During the filming Matt Damon became close to Pienaar, studying him closely and copying his haircut, his accent and some of his mannerisms. Physically smaller, he had to work hard at his fitness and relates an incident demonstrating the Springbok mentality. Pienaar took a medicine ball, cradled it against his chest and told the actor that he had three minutes to force the ball off him by any means. He was exhausted after the exercise, and then the situation was reversed. Such was the intensity of the training.
The film takes licence to condense the apartheid struggle into less than two hours, and the ease with which Mandela won over the dour Afrikaners is simplistic. The metaphor for the embracing of the win by the whole Rainbow Nation was the two white security guards listening to the match commentary on the car radio, with a black youth whom they had started to chase away eavesdropping. Their shared joy at the win and their joint celebration and mutual acceptance confirmed that Mandela’s policy was working.

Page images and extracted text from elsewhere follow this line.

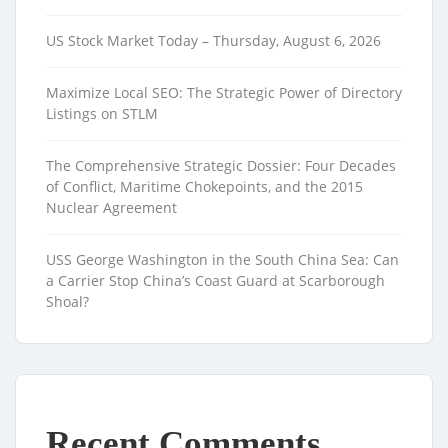
US Stock Market Today – Thursday, August 6, 2026
Maximize Local SEO: The Strategic Power of Directory
Listings on STLM
The Comprehensive Strategic Dossier: Four Decades
of Conflict, Maritime Chokepoints, and the 2015
Nuclear Agreement
USS George Washington in the South China Sea: Can
a Carrier Stop China’s Coast Guard at Scarborough
Shoal?
Recent Comments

The least impressive part of the performance is the live rugby action scenes, and the film would have been improved if much of this had been cut. It is difficult to film these action scenes and, on the whole, they were unconvincing. It is unlikely that the Springboks were as poor as shown in the opening of the film and before the Mandela/Pienaar partnership to revive the side started its magic. The match scenes, particularly the scrums, were unrealistic and the gang tackling of the All Blacks’ Jonah Lomu, overridden by sound effects of groaning and grunting, very obviously staged. The New Zealand side are shown as cardboard characters, and there was also no mention of the dubious food poisoning in their camp on the night before the final.

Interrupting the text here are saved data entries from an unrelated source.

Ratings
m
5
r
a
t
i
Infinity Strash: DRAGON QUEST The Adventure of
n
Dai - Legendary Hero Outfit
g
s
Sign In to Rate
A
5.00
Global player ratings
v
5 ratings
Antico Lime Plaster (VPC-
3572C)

The visit of the squad to Robben Island, watching Matt Damon’s Pienaar shutting himself into Mandela’s cell, was moving. Overall, it is a remarkable story. The friendship and mutual admiration between the South African captain and the president is very real and comes through clearly. It is an enjoyable and interesting film charting a remarkable part of recent history. Just a pity about the rugby. HI
John West, a former international referee, is currently a Citing Commissioner for the International Rugby Board.